Frequently Asked Questions about Estate Planning
- Don't only wealthy people need estate planning? No, literally everyone needs some form of estate planning. Through estate planning done by a lawyer, a person creates certain legal
documents such as a power of attorney, designation of health care surrogate, will, or trust, in which the person expresses his or her wishes with regard to the person who will manage his or her affairs and property in the event of incapacity and who will receive his or her property after death. Estate planning can range from the very simple to the very complex, but everyone needs it.
- What is the difference between a will and a trust? Under Florida law, there are two legal documents through which a person can express his or her testamentary intentions, in other words, what is to be done with his or her property after death. The traditional document is a will. More recently, revocable trusts have become popular. Each has certain pros and cons. Neither one is always the better choice. As I formulate your estate plan, I will recommend one or the other as appropriate for you and explain why.
- Does a will control the disposition of all my property? Not necessarily. Most people hold some of their property in joint names with others or have designated beneficiaries on financial accounts and life insurance. The disposition upon death of that property is not controlled by a person's will. A will primarily addresses the disposition of property that is in the sole name of the decedent a the time of death.
- If I have a will, will my estate need to go through probate? If a decedent dies owning property in his or her sole name, then the transfer of that property to those who are designated to receive it under the decedent's will requires a court proceeding called probate. Through probate the court validates the last will of the decedent, winds up the affairs of the decedent's life, such as paying creditors, and distributes the decedent's property to those who are entitled to it. In Florida, there are several forms of probate ranging from the simple to the more complex. Various factors come into play in determining which is appropriate for a given estate.

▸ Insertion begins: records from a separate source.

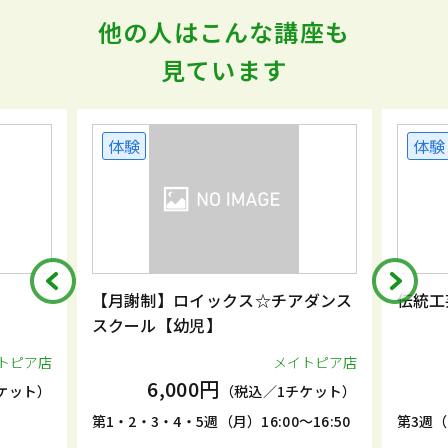
他の人はこんな講座も
見ています
体験
体験
【月謝制】ロイックス☆チアダンス
伝統工
スクール【幼児】
トピア店
メイトピア店
6,000円
ケット）
（税込／1チケット）
第1・2・3・4・5週（月）16:00～16:50
第3週（土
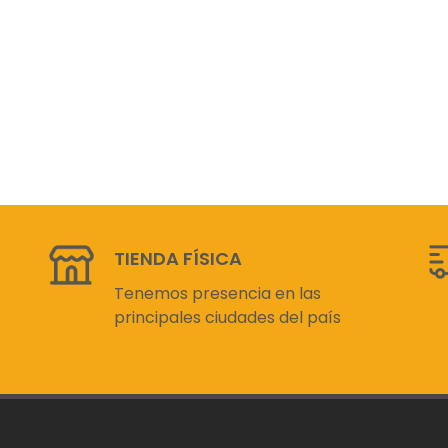
TIENDA FÍSICA
Tenemos presencia en las
principales ciudades del país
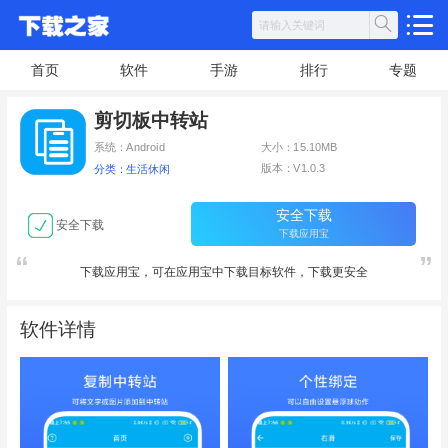
首页
软件
手游
排行
专题
剪切板中转站
系统：Android
大小：15.10MB
版本：V1.0.3
分类：生活休闲
安全下载
安全下载
下载应用宝
下载应用宝，可在应用宝中下载目标软件，下载更安全
软件详情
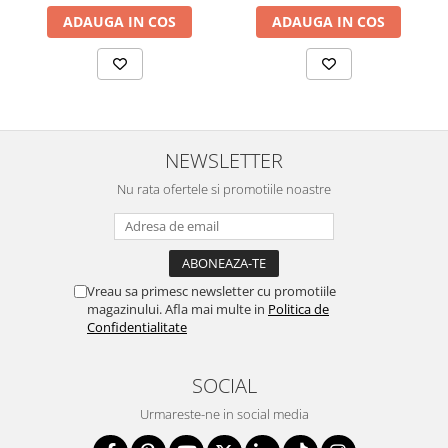
ADAUGA IN COS
ADAUGA IN COS
NEWSLETTER
Nu rata ofertele si promotiile noastre
Vreau sa primesc newsletter cu promotiile
magazinului. Afla mai multe in
Politica de
Confidentialitate
SOCIAL
Urmareste-ne in social media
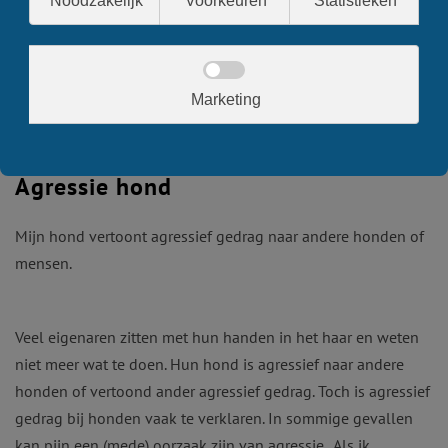
Agressie hond
Mijn hond vertoont agressief gedrag naar andere honden of
mensen.
Veel eigenaren zitten met hun handen in het haar en weten
niet meer wat te doen. Hun hond is
agressief naar andere
honden of vertoond ander agressief gedrag.
Toch is agressief
gedrag bij honden vaak te verklaren. In sommige gevallen
kan pijn een (mede) oorzaak zijn van agressie. Als ik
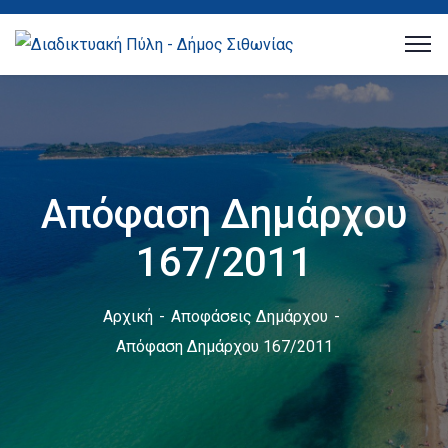
Απόφαση Δημάρχου
167/2011
Αρχική
Αποφάσεις Δημάρχου
Απόφαση Δημάρχου 167/2011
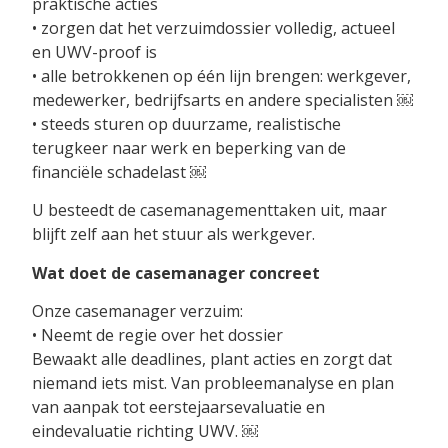
praktische acties
• zorgen dat het verzuimdossier volledig, actueel
en UWV-proof is
• alle betrokkenen op één lijn brengen: werkgever,
medewerker, bedrijfsarts en andere specialisten ￼
• steeds sturen op duurzame, realistische
terugkeer naar werk en beperking van de
financiële schadelast ￼
U besteedt de casemanagementtaken uit, maar
blijft zelf aan het stuur als werkgever.
Wat doet de casemanager concreet
Onze casemanager verzuim:
• Neemt de regie over het dossier
Bewaakt alle deadlines, plant acties en zorgt dat
niemand iets mist. Van probleemanalyse en plan
van aanpak tot eerstejaarsevaluatie en
eindevaluatie richting UWV. ￼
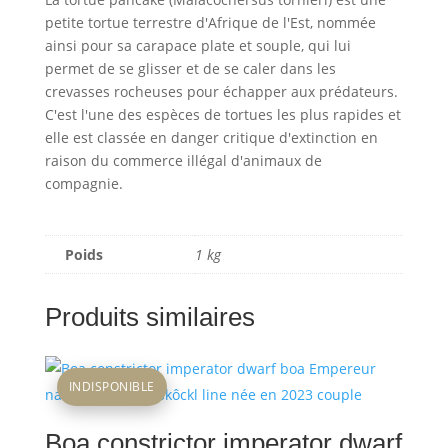
petite tortue terrestre d'Afrique de l'Est, nommée
ainsi pour sa carapace plate et souple, qui lui
permet de se glisser et de se caler dans les
crevasses rocheuses pour échapper aux prédateurs.
C'est l'une des espèces de tortues les plus rapides et
elle est classée en danger critique d'extinction en
raison du commerce illégal d'animaux de
compagnie.
Poids
1 kg
Produits similaires
INDISPONIBLE
Boa constrictor imperator dwarf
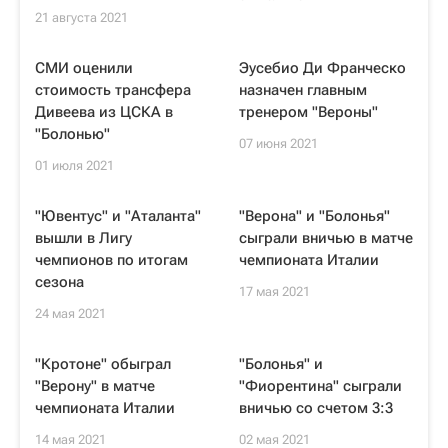
21 августа 2021
СМИ оценили
Эусебио Ди Франческо
стоимость трансфера
назначен главным
Дивеева из ЦСКА в
тренером "Вероны"
"Болонью"
07 июня 2021
01 июля 2021
"Ювентус" и "Аталанта"
"Верона" и "Болонья"
вышли в Лигу
сыграли вничью в матче
чемпионов по итогам
чемпионата Италии
сезона
17 мая 2021
24 мая 2021
"Кротоне" обыграл
"Болонья" и
"Верону" в матче
"Фиорентина" сыграли
чемпионата Италии
вничью со счетом 3:3
14 мая 2021
02 мая 2021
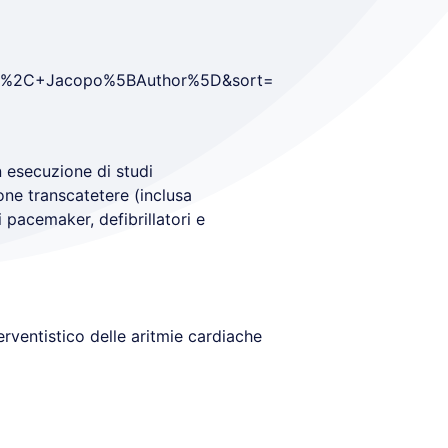
zato%2C+Jacopo%5BAuthor%5D&sort=
 esecuzione di studi
ione transcatetere (inclusa
i pacemaker, defibrillatori e
rventistico delle aritmie cardiache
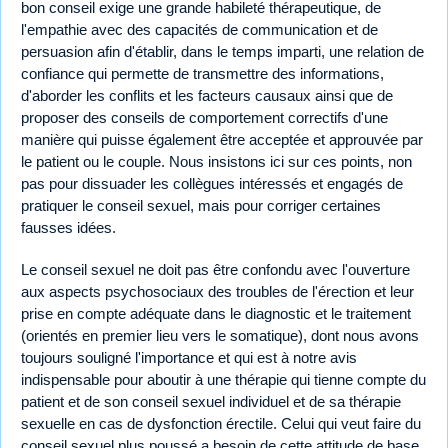
bon conseil exige une grande habileté thérapeutique, de
l'empathie avec des capacités de communication et de
persuasion afin d'établir, dans le temps imparti, une relation de
confiance qui permette de transmettre des informations,
d'aborder les conflits et les facteurs causaux ainsi que de
proposer des conseils de comportement correctifs d'une
manière qui puisse également être acceptée et approuvée par
le patient ou le couple. Nous insistons ici sur ces points, non
pas pour dissuader les collègues intéressés et engagés de
pratiquer le conseil sexuel, mais pour corriger certaines
fausses idées.
Le conseil sexuel ne doit pas être confondu avec l'ouverture
aux aspects psychosociaux des troubles de l'érection et leur
prise en compte adéquate dans le diagnostic et le traitement
(orientés en premier lieu vers le somatique), dont nous avons
toujours souligné l'importance et qui est à notre avis
indispensable pour aboutir à une thérapie qui tienne compte du
patient et de son conseil sexuel individuel et de sa thérapie
sexuelle en cas de dysfonction érectile. Celui qui veut faire du
conseil sexuel plus poussé a besoin de cette attitude de base,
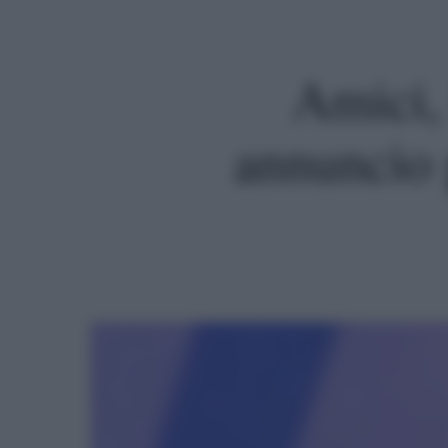
Amici,
annuncio 
Premi invio per cercare o ESC per uscire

- If I have a trust, can I avoid probate? Yes. A properly drafted and funded trust can pass the decedent's assets without a probate proceeding. This is one of the advantages of a trust over a will. Trusts, however, are more complex and expensive to create and maintain. Whether a trust is appropriate for you will be determined in consultation with the attorney.
- If my estate goes through probate, will the State of Florida charge a lot of fees? The only government fee that is charged in a probate proceeding is the court filing fee which is currently less than $400. Any taxes or other obligations which are owed by either the decedent or his estate are not affected by whether the estate is probated or not.
- Can my will or trust be contested? Any person who has an interest in your estate has the legal standing to challenge a decedent's will or trust after death. Trusts can be contested in the same way as wills. Florida law, however, has very limited grounds on which a person can challenge a will or trust. The fact that the decedent excluded someone, such as a child, from his or her will or trust, is not legally sufficient grounds for challenging the will or trust.
- If I have a will made in another state, do I need a Florida will? Florida recognizes as valid any will made in another state if it is valid under the law of that state. But if you die a resident of Florida, Florida law will apply to your out of state will. Since your out of state will was not drafted under Florida law, problems can arise. Therefore, it is generally advisable to have a will prepared by a lawyer in accordance with Florida law if you are a resident of Florida.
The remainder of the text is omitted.